◆ **How to complete this task**:
Print exactly the lines below between the line holding "Describe the element at coordinates (348, 1176)" and the line holding "The height and width of the screenshot is (2576, 1170).", inclusive, and nothing more.

Source data

━━━━━━━━━━

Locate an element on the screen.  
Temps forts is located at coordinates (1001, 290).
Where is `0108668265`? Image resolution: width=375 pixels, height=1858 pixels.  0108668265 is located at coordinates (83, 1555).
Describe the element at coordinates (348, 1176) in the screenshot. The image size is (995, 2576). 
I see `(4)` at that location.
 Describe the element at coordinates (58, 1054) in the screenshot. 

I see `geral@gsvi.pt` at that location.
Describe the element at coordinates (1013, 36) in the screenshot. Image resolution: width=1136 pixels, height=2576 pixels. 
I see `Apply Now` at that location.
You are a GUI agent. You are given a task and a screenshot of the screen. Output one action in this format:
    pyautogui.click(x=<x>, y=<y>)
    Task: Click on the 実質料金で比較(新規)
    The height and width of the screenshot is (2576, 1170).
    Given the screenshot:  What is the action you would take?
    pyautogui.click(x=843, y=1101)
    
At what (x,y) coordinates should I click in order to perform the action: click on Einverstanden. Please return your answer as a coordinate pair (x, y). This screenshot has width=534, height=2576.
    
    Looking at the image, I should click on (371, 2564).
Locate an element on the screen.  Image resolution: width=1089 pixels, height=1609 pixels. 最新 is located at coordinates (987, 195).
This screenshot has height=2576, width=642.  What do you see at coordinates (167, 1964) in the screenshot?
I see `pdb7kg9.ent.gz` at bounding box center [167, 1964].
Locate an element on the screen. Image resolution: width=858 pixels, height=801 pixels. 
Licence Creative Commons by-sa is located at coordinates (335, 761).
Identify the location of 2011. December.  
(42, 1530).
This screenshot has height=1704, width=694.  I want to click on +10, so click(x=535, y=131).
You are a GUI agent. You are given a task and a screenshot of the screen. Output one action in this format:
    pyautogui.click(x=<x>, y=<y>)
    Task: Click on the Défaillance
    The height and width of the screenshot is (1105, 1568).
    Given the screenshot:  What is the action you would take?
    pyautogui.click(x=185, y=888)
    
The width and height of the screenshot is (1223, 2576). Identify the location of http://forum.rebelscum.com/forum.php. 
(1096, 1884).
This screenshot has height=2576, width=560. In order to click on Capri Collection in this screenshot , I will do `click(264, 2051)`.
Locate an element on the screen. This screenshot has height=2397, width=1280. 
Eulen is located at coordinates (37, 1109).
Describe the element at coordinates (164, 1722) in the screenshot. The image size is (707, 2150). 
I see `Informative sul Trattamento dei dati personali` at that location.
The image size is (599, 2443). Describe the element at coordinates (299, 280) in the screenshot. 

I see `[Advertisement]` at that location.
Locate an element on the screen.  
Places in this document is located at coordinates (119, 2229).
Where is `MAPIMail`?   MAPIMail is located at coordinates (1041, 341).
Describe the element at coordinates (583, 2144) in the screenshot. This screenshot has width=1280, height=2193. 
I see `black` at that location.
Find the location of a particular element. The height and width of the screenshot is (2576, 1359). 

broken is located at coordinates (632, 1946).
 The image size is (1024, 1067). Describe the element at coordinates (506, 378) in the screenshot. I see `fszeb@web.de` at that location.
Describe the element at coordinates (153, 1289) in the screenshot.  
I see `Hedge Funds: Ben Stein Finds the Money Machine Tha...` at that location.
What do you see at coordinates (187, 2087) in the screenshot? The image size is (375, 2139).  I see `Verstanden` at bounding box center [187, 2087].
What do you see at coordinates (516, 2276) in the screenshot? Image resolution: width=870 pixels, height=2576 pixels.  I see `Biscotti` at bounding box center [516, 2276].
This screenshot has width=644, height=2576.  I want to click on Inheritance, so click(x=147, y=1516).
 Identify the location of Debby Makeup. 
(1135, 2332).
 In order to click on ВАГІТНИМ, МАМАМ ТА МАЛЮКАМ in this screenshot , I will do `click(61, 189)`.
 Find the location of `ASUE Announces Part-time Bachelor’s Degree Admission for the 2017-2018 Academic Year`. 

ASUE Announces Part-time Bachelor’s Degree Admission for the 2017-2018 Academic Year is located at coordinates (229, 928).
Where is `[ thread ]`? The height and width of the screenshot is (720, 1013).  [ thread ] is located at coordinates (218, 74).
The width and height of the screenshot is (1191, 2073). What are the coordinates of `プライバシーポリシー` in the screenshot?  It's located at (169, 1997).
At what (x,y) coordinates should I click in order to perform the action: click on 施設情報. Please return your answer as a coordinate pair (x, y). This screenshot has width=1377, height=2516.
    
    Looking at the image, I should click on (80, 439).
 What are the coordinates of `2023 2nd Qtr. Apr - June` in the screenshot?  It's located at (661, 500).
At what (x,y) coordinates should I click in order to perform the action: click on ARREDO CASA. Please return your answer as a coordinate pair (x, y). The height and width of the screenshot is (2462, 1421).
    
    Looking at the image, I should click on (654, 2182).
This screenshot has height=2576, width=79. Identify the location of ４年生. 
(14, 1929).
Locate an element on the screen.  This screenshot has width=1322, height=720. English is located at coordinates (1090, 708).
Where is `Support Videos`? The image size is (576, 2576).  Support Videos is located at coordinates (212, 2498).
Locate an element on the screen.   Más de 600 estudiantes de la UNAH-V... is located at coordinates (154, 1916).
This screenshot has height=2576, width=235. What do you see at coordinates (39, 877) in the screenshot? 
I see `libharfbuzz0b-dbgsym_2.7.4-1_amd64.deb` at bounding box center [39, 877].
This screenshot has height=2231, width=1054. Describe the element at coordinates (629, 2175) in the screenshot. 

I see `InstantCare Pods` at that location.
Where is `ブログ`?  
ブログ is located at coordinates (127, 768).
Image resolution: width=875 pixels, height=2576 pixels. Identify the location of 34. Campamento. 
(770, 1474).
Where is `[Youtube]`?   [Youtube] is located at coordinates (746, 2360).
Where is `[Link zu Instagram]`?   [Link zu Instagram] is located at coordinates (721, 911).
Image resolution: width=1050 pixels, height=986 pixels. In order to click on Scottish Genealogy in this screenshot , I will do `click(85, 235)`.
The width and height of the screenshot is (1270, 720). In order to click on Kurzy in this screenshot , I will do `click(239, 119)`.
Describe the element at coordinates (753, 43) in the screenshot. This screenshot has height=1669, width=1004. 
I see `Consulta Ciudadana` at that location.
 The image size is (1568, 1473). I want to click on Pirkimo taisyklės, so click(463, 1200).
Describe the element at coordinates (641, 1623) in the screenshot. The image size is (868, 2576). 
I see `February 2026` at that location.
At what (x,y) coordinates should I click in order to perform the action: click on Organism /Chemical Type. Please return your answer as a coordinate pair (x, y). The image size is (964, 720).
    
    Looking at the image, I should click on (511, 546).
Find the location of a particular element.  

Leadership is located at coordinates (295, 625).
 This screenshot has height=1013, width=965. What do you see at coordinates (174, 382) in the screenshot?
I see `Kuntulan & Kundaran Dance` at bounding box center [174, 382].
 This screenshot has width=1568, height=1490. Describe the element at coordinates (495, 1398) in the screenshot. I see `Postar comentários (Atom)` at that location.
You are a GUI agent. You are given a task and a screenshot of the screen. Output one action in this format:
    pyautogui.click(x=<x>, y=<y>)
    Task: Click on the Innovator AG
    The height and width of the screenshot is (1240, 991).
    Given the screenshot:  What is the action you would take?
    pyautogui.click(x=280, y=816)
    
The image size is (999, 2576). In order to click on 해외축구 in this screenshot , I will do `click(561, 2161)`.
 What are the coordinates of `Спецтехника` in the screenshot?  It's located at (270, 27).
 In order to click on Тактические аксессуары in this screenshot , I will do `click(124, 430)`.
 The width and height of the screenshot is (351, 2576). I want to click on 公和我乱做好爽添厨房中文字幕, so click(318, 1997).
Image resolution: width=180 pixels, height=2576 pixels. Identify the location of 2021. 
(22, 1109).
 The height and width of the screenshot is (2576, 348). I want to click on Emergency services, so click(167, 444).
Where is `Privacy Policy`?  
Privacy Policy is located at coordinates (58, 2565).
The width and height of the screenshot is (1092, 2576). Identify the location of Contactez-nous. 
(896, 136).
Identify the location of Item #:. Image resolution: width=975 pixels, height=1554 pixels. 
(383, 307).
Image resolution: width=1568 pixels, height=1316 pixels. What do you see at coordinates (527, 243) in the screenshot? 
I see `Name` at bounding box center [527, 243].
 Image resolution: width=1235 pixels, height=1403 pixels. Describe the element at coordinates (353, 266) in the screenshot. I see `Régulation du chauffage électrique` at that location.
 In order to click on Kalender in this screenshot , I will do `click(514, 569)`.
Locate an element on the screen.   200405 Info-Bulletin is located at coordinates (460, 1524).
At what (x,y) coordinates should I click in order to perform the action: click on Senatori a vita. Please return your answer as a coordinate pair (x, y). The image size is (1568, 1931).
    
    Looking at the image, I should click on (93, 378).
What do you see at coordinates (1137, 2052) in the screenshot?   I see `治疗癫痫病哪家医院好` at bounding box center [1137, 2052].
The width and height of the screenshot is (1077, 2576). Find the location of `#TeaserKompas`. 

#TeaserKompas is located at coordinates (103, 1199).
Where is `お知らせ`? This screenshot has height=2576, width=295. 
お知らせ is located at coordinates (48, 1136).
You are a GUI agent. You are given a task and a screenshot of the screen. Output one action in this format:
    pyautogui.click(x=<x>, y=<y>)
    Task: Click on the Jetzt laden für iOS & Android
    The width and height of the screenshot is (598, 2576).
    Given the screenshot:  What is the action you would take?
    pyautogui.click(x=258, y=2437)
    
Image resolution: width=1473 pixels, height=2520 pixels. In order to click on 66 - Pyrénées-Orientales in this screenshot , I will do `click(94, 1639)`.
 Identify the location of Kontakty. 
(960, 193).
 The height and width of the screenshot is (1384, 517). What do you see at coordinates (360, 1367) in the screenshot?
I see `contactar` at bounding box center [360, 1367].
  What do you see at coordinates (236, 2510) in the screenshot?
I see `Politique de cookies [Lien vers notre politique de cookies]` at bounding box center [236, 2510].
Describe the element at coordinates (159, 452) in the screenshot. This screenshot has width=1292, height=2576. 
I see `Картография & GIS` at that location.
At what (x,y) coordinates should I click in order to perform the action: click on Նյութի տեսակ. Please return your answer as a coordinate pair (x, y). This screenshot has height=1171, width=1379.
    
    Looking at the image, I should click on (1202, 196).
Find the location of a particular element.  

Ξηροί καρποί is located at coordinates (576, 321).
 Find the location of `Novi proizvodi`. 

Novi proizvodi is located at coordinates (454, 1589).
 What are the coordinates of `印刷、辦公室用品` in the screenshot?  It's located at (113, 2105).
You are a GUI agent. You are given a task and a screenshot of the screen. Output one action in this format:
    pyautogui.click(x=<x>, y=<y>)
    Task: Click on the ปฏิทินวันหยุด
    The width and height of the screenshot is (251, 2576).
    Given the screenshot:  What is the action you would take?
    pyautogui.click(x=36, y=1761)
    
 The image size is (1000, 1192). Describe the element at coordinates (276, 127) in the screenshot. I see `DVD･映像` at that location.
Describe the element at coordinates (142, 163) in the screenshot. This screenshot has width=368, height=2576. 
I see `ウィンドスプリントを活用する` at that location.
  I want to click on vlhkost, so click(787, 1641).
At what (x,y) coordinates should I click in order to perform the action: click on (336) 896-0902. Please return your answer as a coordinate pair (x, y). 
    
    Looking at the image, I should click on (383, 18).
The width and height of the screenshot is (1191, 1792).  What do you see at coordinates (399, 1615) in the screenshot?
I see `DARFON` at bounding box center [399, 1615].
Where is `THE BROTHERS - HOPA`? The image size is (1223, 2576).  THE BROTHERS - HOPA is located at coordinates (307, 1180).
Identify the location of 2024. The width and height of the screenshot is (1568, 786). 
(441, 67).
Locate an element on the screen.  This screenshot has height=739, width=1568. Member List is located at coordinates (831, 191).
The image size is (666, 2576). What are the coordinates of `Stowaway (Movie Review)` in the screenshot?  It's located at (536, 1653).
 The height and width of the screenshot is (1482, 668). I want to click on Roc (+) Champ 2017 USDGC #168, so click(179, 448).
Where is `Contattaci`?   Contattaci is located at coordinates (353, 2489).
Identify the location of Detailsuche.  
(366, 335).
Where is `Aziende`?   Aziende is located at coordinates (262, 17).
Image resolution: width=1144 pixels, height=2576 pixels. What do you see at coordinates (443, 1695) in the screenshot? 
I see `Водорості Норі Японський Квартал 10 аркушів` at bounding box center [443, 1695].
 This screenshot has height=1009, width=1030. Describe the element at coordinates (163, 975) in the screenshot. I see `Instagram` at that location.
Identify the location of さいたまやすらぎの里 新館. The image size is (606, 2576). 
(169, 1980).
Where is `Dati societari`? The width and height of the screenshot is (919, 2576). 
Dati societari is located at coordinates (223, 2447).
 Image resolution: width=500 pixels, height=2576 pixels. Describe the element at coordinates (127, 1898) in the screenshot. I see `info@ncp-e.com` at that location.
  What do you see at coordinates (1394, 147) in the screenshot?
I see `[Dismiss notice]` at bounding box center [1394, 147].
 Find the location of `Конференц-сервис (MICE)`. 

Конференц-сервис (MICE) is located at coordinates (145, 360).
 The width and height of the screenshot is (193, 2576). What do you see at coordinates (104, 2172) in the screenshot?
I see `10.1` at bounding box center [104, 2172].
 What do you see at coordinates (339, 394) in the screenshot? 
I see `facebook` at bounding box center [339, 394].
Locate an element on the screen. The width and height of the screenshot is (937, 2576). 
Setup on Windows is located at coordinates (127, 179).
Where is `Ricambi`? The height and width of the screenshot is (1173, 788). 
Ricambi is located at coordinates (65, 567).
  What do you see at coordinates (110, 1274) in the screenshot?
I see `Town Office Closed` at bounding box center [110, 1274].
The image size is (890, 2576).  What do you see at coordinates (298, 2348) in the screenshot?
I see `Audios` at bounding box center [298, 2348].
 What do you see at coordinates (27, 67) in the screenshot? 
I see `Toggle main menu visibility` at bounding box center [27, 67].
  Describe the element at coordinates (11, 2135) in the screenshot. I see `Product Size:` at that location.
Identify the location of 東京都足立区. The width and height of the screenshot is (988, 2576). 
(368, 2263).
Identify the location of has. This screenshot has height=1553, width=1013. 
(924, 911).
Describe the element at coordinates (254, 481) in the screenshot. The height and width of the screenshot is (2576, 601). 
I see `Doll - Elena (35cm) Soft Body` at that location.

━━━━━━━━━━

◆ **Written response**:
Describe the element at coordinates (348, 1176) in the screenshot. The image size is (995, 2576). 
I see `(4)` at that location.
 Describe the element at coordinates (58, 1054) in the screenshot. 

I see `geral@gsvi.pt` at that location.
Describe the element at coordinates (1013, 36) in the screenshot. Image resolution: width=1136 pixels, height=2576 pixels. 
I see `Apply Now` at that location.
You are a GUI agent. You are given a task and a screenshot of the screen. Output one action in this format:
    pyautogui.click(x=<x>, y=<y>)
    Task: Click on the 実質料金で比較(新規)
    The height and width of the screenshot is (2576, 1170).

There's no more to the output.